La contrainte financière devient majeure pour WeWork
La consommation de trésorerie de WeWork semble difficilement compatible avec ses ambitions de croissance. Si le spécialiste américain des espaces de coworking (travail partagé) a repoussé fin septembre sine die son projet d’IPO, il a fortement accéléré le rythme de ses ouvertures au cours des derniers mois. Selon des chiffres arrêtés au 10 octobre, il possédait à cette date 622 sites répartis dans 123 villes à l’échelle mondiale. En moins de trois mois et demi, il a ainsi ouvert 94 espaces de travail partagés supplémentaires, soit presqu’autant que les 97 sites ouverts durant le premier semestre 2019. Il compte de surcroît ouvrir «à brève échéance» 89 autres sites et 117 autres à plus long terme.
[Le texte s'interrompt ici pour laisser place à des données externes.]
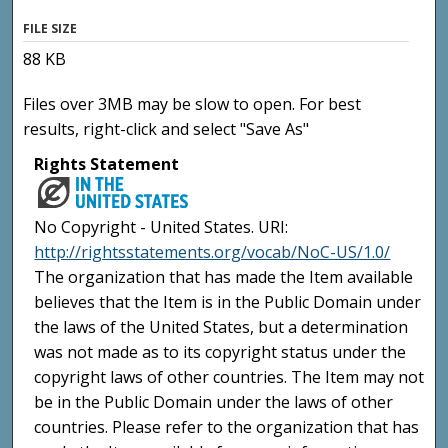
FILE SIZE
88 KB
Files over 3MB may be slow to open. For best
results, right-click and select "Save As"
Rights Statement
No Copyright - United States. URI:
http://rightsstatements.org/vocab/NoC-US/1.0/
The organization that has made the Item available
believes that the Item is in the Public Domain under
the laws of the United States, but a determination
was not made as to its copyright status under the
copyright laws of other countries. The Item may not
be in the Public Domain under the laws of other
countries. Please refer to the organization that has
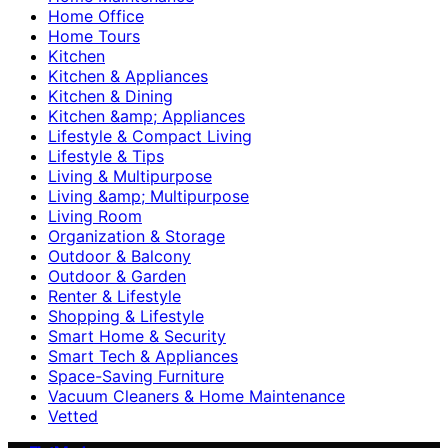
Home Office
Home Tours
Kitchen
Kitchen & Appliances
Kitchen & Dining
Kitchen &amp; Appliances
Lifestyle & Compact Living
Lifestyle & Tips
Living & Multipurpose
Living &amp; Multipurpose
Living Room
Organization & Storage
Outdoor & Balcony
Outdoor & Garden
Renter & Lifestyle
Shopping & Lifestyle
Smart Home & Security
Smart Tech & Appliances
Space-Saving Furniture
Vacuum Cleaners & Home Maintenance
Vetted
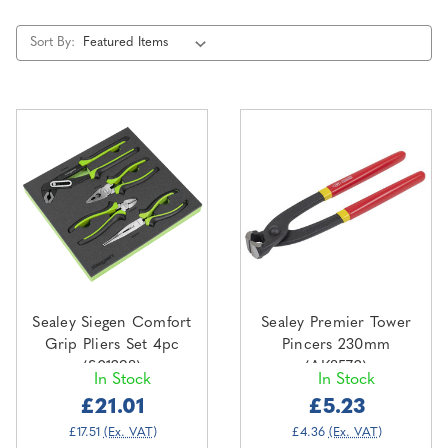
Sort By:
Sealey Siegen Comfort
Sealey Premier Tower
Grip Pliers Set 4pc
Pincers 230mm
(S01298)
(AK8572)
In Stock
In Stock
£21.01
£5.23
£17.51
(Ex. VAT)
£4.36
(Ex. VAT)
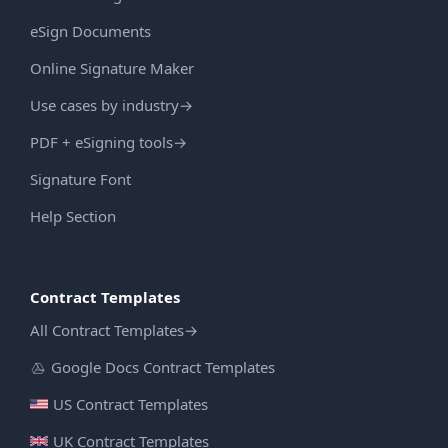
eSign Documents
Online Signature Maker
Use cases by industry
→
PDF + eSigning tools
→
Signature Font
Help Section
Contract Templates
All Contract Templates
→
Google Docs Contract Templates
US Contract Templates
UK Contract Templates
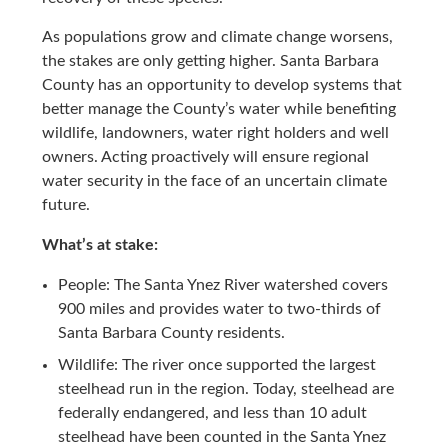
As populations grow and climate change worsens,
the stakes are only getting higher. Santa Barbara
County has an opportunity to develop systems that
better manage the County’s water while benefiting
wildlife, landowners, water right holders and well
owners. Acting proactively will ensure regional
water security in the face of an uncertain climate
future.
What’s at stake:
People: The Santa Ynez River watershed covers
900 miles and provides water to two-thirds of
Santa Barbara County residents.
Wildlife: The river once supported the largest
steelhead run in the region. Today, steelhead are
federally endangered, and less than 10 adult
steelhead have been counted in the Santa Ynez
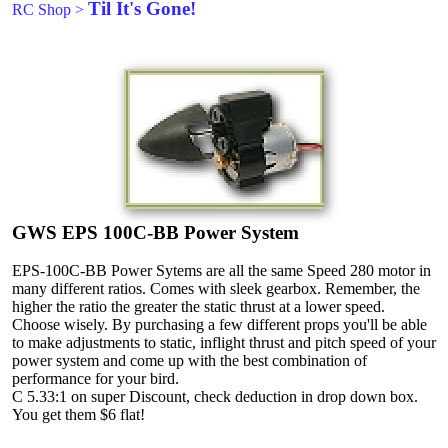
Til It's Gone!
RC Shop
>
GWS EPS 100C-BB Power System
EPS-100C-BB Power Sytems are all the same Speed 280 motor in
many different ratios. Comes with sleek gearbox. Remember, the
higher the ratio the greater the static thrust at a lower speed.
Choose wisely. By purchasing a few different props you'll be able
to make adjustments to static, inflight thrust and pitch speed of your
power system and come up with the best combination of
performance for your bird.
C 5.33:1 on super Discount, check deduction in drop down box.
You get them $6 flat!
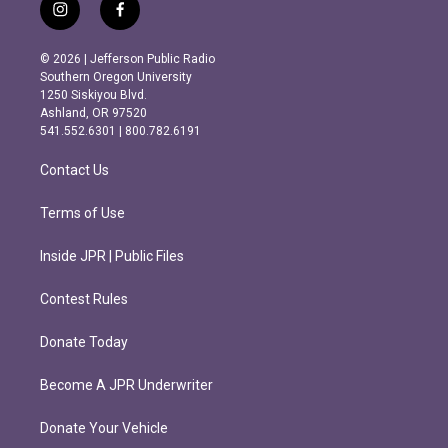
i
f
n
a
s
c
© 2026 | Jefferson Public Radio
t
e
Southern Oregon University
a
b
1250 Siskiyou Blvd.
g
o
Ashland, OR 97520
r
o
541.552.6301 | 800.782.6191
a
k
m
Contact Us
Terms of Use
Inside JPR | Public Files
Contest Rules
Donate Today
Become A JPR Underwriter
Donate Your Vehicle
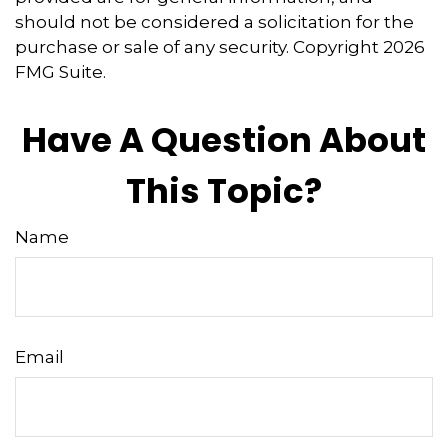
should not be considered a solicitation for the
purchase or sale of any security. Copyright
2026
FMG Suite.
Have A Question About
This Topic?
Name
Email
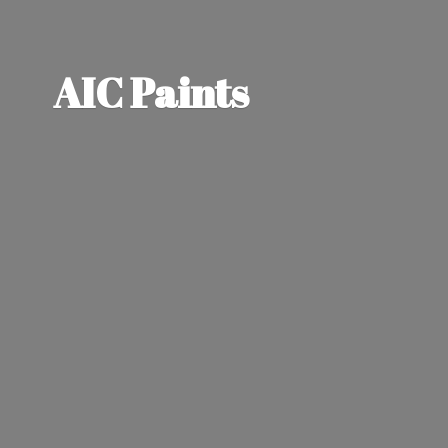
AIC Paints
Le prospectus publié en prévision de son entrée en Bourse indiquait que le coût moyen afférent à la conception et à la construction d’un site sur la période de janvier à juin 2019 avait atteint 2,63 millions de dollars (2,39 millions d’euros), soit un bond de 37,7% par rapport au coût unitaire des 82 espaces ouverts au premier semestre 2018. WeWork a ainsi dépensé plus de 500 millions de dollars depuis début 2019 pour financer son développement.
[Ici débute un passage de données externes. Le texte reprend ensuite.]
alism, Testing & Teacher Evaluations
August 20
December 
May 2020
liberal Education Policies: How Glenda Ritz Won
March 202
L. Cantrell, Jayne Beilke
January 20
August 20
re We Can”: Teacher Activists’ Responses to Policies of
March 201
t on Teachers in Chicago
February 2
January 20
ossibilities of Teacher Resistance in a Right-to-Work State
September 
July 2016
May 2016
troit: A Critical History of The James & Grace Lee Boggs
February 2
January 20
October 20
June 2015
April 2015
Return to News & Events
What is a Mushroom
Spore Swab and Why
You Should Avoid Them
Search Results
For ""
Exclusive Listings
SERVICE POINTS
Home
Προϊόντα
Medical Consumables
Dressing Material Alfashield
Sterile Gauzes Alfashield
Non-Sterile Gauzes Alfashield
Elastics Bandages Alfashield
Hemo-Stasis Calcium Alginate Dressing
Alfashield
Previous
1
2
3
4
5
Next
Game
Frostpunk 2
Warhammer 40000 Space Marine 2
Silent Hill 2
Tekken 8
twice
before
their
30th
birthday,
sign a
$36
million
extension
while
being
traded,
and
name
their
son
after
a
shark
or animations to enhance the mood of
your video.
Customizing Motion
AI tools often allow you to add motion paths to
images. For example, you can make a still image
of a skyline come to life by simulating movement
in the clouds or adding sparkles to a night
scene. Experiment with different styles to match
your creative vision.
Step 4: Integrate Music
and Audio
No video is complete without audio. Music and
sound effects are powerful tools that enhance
Son programme de restructuration prévoit des licenciements visant au moins 10% des effectifs ainsi que la cession ou la fermeture de certains sites jugés non stratégiques. Mais le groupe a dû faire une croix sur une ligne de crédit de 6 milliards de dollars dont le déblocage était soumis à la levée d’au moins 3 milliards de dollars par le biais de son IPO. Après l’abandon de cette opération, WeWork, qui consomme environ 2,8 milliards de dollars par an, «sera à court de liquidités au deuxième trimestre 2020 s’il continue à croître au rythme actuel», selon les analystes de Sandford Bernstein. Pour d’autres analystes, une cessation de paiement pourrait intervenir avant la fin de cette année. Sa perte nette a atteint 690 millions de dollars sur le semestre écoulé, correspondant à 45% de son chiffre d’affaires, pour une trésorerie disponible de 2,5 milliards à fin juin.
Plan de sauvetage
Conscient des risques qui pèsent sur l’avenir du groupe, ‘The We Company’, maison mère de WeWork, travaille à un plan de sauvetage dont les contours ne sont pas encore définitivement fixés. Le conglomérat nippon SoftBank, qui détient déjà un tiers du capital, envisage de dépenser plusieurs milliards de dollars pour renflouer l’entreprise en augmentant le niveau de sa participation et en lui fournissant de nouveaux prêts. En cas d’accord entre les deux groupes, une grande partie des droits de vote du cofondateur Adam Neumann - déjà réduits le mois dernier - serait transférée à l’actionnaire japonais qui prendrait ainsi le contrôle de WeWork.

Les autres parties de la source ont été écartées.